Calculate FFT on GPU for every row of a 2D array

gpu

#1

Hello,

I have a 2D array and I want to calculate FFT for every raw of this array. I try to do it on GPU using CuArrays, but my GPU version of the code is too slow because of multiple memory allocations that I do not know how to avoid. Please, find the minimal working example below:

using CuArrays


function main()
    CuArrays.allowscalar(false)   # disable slow fallback methods

    Nr = 500
    Nt = 2048

    # CPU:
    E = rand(Complex64, (Nr, Nt))
    S = zeros(Complex64, (Nr, Nt))
    P = plan_fft(zeros(Complex64, Nt))
    
    Et = zeros(Complex64, Nt)
    St = zeros(Complex64, Nt)
    @time for i=1:Nr
        @views @. St = S[i, :]
        A_mul_B!(St, P, Et)
        @. E[i, :] = Et
    end

    # GPU:
    E_gpu = CuArray(E)
    S_gpu = CuArray(S)
    P_gpu = plan_fft(CuArray(zeros(Complex64, Nt)))
    
    Et_gpu = CuArray(zeros(Complex64, Nt))
    St_gpu = CuArray(zeros(Complex64, Nt))
    @time for i=1:Nr
        # @views St_gpu = S_gpu[i, :]   # A_mul_B! LoadError: don't know how to handle argument of type SubArray
        # St_gpu[:] = S_gpu[i, :]   # more allocations with preallocated St_gpu
        St_gpu = S_gpu[i, :]   # Bottleneck 1
        A_mul_B!(St_gpu, P_gpu, Et_gpu)
        E_gpu[i, :] = Et_gpu   # Bottleneck 2
    end
end


main()

On my computer the results are the following:

  0.009219 seconds
  3.814788 seconds (990.56 k allocations: 56.016 MiB, 0.26% gc time)
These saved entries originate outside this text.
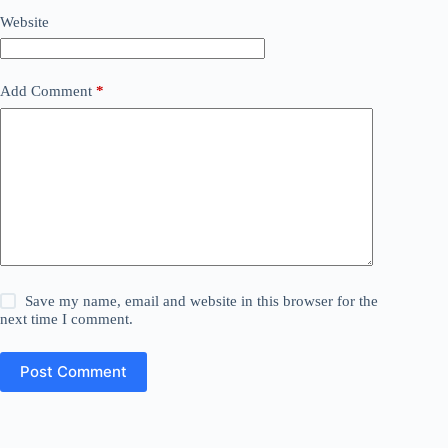
Website
Add Comment
*
Save my name, email and website in this browser for the
next time I comment.
Post Comment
As you can see, the GPU version of the code suffers from large amount of memory allocations. As I understand, it happens mainly due to the lines commented with “Bottleneck 1” and “Bottleneck 2” (though inplace A_mul_B! also allocates some memory). Unfortunately, A_mul_B! can not work with views, so I can not use them for “Bottleneck 1”. Concerning “Bottleneck 2” I have no ideas at all. Here I can not use element-wise operations (like in case of CPU) because on GPU they are too slow.

Can you, please, suggest any workaround?


#2

Or you can use ArrayFire.jl, it has support for batched FFT that can do 1D FFT on every row of a N-D array.


#3

Thank you for the advice.
However, I do not want to install external libraries.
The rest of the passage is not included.